EXERCISE DETAILS: Only lines holding "HVAC" are wanted; copy each of them from the records below.

[Stored items]
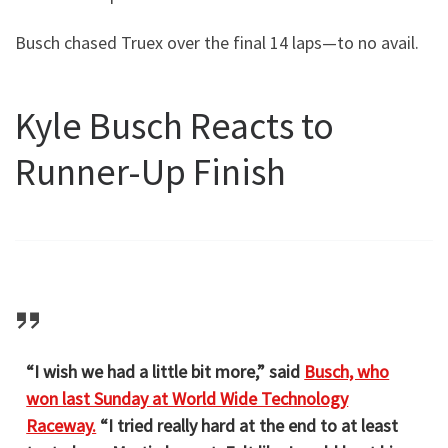
Busch chased Truex over the final 14 laps—to no avail.
Kyle Busch Reacts to
Runner-Up Finish
“I wish we had a little bit more,” said
Busch, who
won last Sunday at World Wide Technology
Raceway.
“I tried really hard at the end to at least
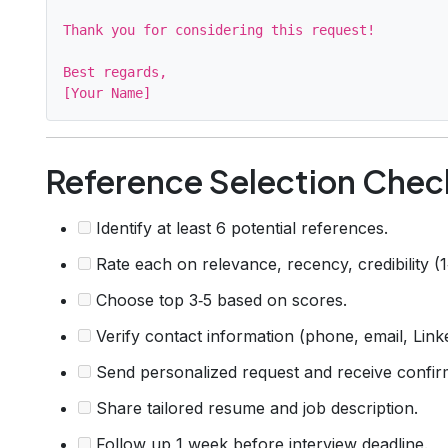
Thank you for considering this request!

Best regards,

Reference Selection Check
Identify at least 6 potential references.
Rate each on relevance, recency, credibility (1
Choose top 3‑5 based on scores.
Verify contact information (phone, email, Link
Send personalized request and receive confir
Share tailored resume and job description.
Follow up 1 week before interview deadline.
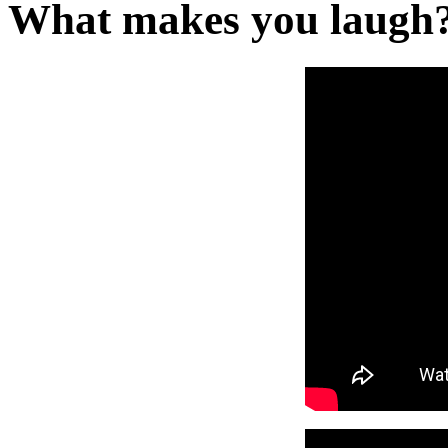
What makes you laugh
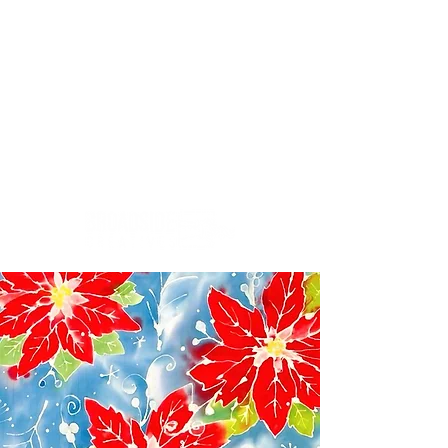
Creativity.Culture.Community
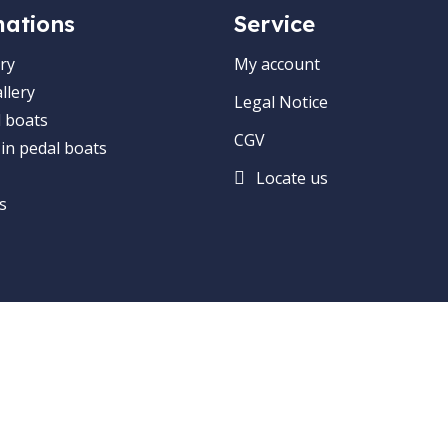
mations
Service
ry
My account
llery
Legal Notice
 boats
CGV
 in pedal boats
Locate us
s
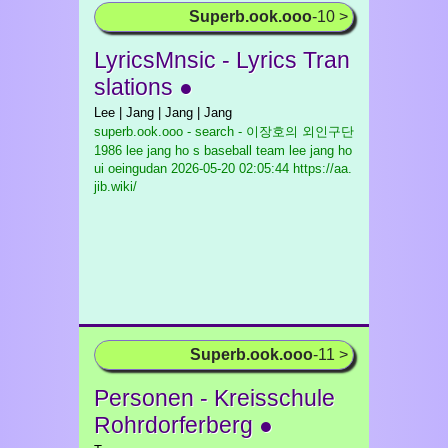
Superb.ook.ooo
-10 >
LyricsMnsic - Lyrics Tran
slations ●
Lee | Jang | Jang | Jang
superb.ook.ooo - search - 이장호의 외인구단
1986 lee jang ho s baseball team lee jang ho
ui oeingudan
2026-05-20 02:05:44 https://aa.
jib.wiki/
Superb.ook.ooo
-11 >
Personen - Kreisschule
Rohrdorferberg ●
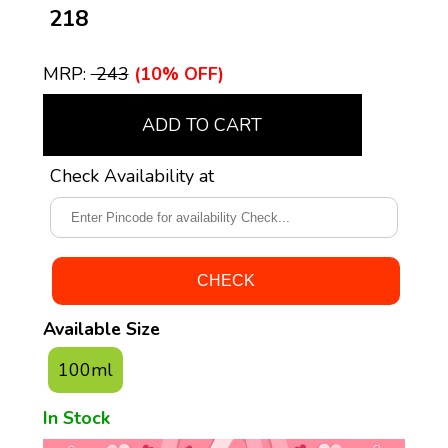
₹ 218
MRP:
₹ 243
(10% OFF)
ADD TO CART
Check Availability at
Available Size
100ml
In Stock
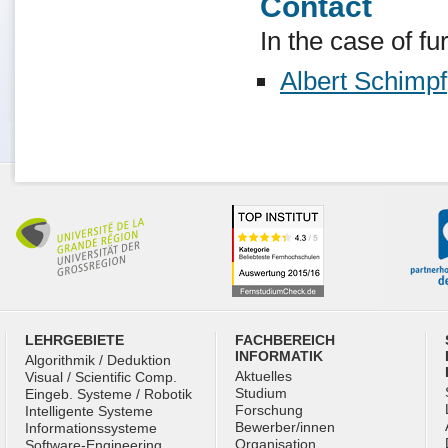
Contact
In the case of fu
Albert Schimpf
LEHRGEBIETE
FACHBEREICH
INFORMATIK
Algorithmik / Deduktion
Aktuelles
Visual / Scientific Comp.
Studium
Eingeb. Systeme / Robotik
Forschung
Intelligente Systeme
Bewerber/innen
Informationssysteme
Organisation
Software-Engineering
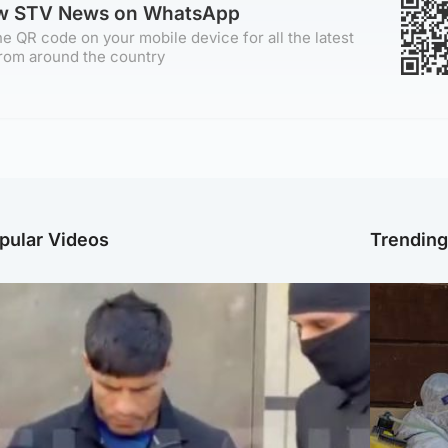
ow STV News on WhatsApp
e QR code on your mobile device for all the latest
rom around the country
pular Videos
Trendin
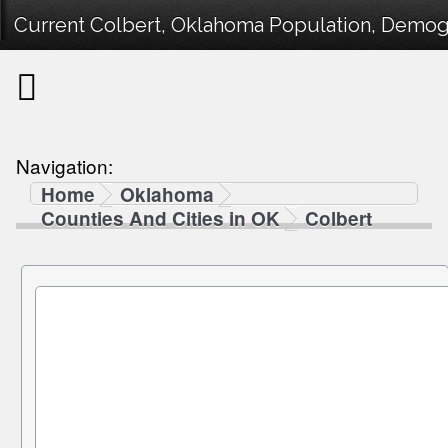
Current Colbert, Oklahoma Population, Demogra
Navigation:
Home
Oklahoma
Counties And Cities in OK
Colbert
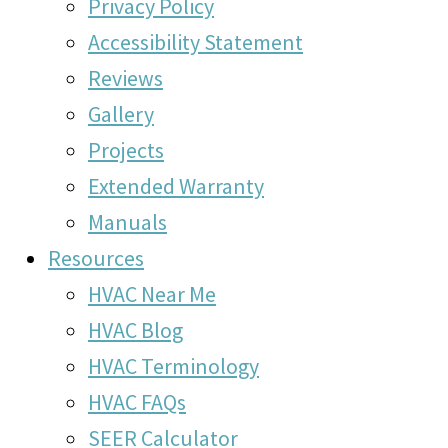
Privacy Policy
Accessibility Statement
Reviews
Gallery
Projects
Extended Warranty
Manuals
Resources
HVAC Near Me
HVAC Blog
HVAC Terminology
HVAC FAQs
SEER Calculator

RESULT FOR THIS TASK:
HVAC Near Me
HVAC Blog
HVAC Terminology
HVAC FAQs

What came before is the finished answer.